HOW TO COMPLETE THIS TASK — Each line of the records below that holds "ВСЕГО" should be copied out.

● ● ● ● ●

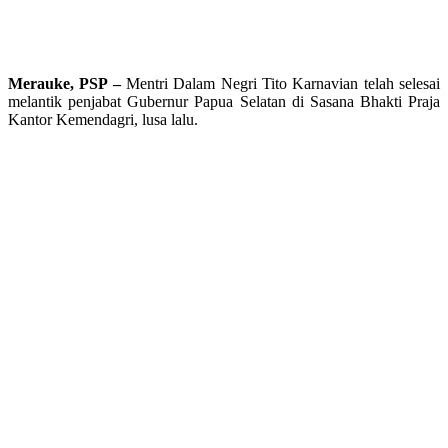
Merauke, PSP –
Mentri Dalam Negri Tito Karnavian telah selesai
melantik penjabat Gubernur Papua Selatan di Sasana Bhakti Praja
Kantor Kemendagri, lusa lalu.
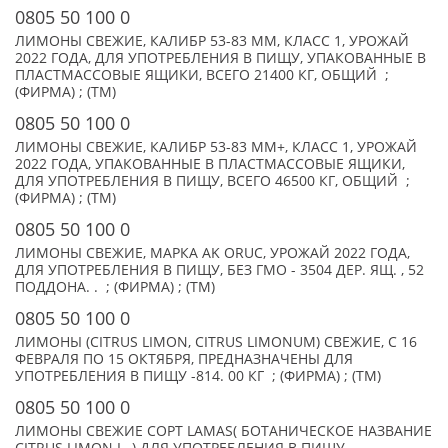
0805 50 100 0
ЛИМОНЫ СВЕЖИЕ, КАЛИБР 53-83 ММ, КЛАСС 1, УРОЖАЙ
2022 ГОДА, ДЛЯ УПОТРЕБЛЕНИЯ В ПИЩУ, УПАКОВАННЫЕ В
ПЛАСТМАССОВЫЕ ЯЩИКИ, ВСЕГО 21400 КГ, ОБЩИЙ ;
(ФИРМА) ; (TM)
0805 50 100 0
ЛИМОНЫ СВЕЖИЕ, КАЛИБР 53-83 ММ+, КЛАСС 1, УРОЖАЙ
2022 ГОДА, УПАКОВАННЫЕ В ПЛАСТМАССОВЫЕ ЯЩИКИ,
ДЛЯ УПОТРЕБЛЕНИЯ В ПИЩУ, ВСЕГО 46500 КГ, ОБЩИЙ ;
(ФИРМА) ; (TM)
0805 50 100 0
ЛИМОНЫ СВЕЖИЕ, МАРКА AK ORUC, УРОЖАЙ 2022 ГОДА,
ДЛЯ УПОТРЕБЛЕНИЯ В ПИЩУ, БЕЗ ГМО - 3504 ДЕР. ЯЩ. , 52
ПОДДОНА. . ; (ФИРМА) ; (TM)
0805 50 100 0
ЛИМОНЫ (CITRUS LIMON, CITRUS LIMONUM) СВЕЖИЕ, С 16
ФЕВРАЛЯ ПО 15 ОКТЯБРЯ, ПРЕДНАЗНАЧЕНЫ ДЛЯ
УПОТРЕБЛЕНИЯ В ПИЩУ -814. 00 КГ ; (ФИРМА) ; (TM)
0805 50 100 0
ЛИМОНЫ СВЕЖИЕ СОРТ LAMAS( БОТАНИЧЕСКОЕ НАЗВАНИЕ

● ● ● ● ●

EXPECTED ANSWER —
ПЛАСТМАССОВЫЕ ЯЩИКИ, ВСЕГО 21400 КГ, ОБЩИЙ ;
ДЛЯ УПОТРЕБЛЕНИЯ В ПИЩУ, ВСЕГО 46500 КГ, ОБЩИЙ ;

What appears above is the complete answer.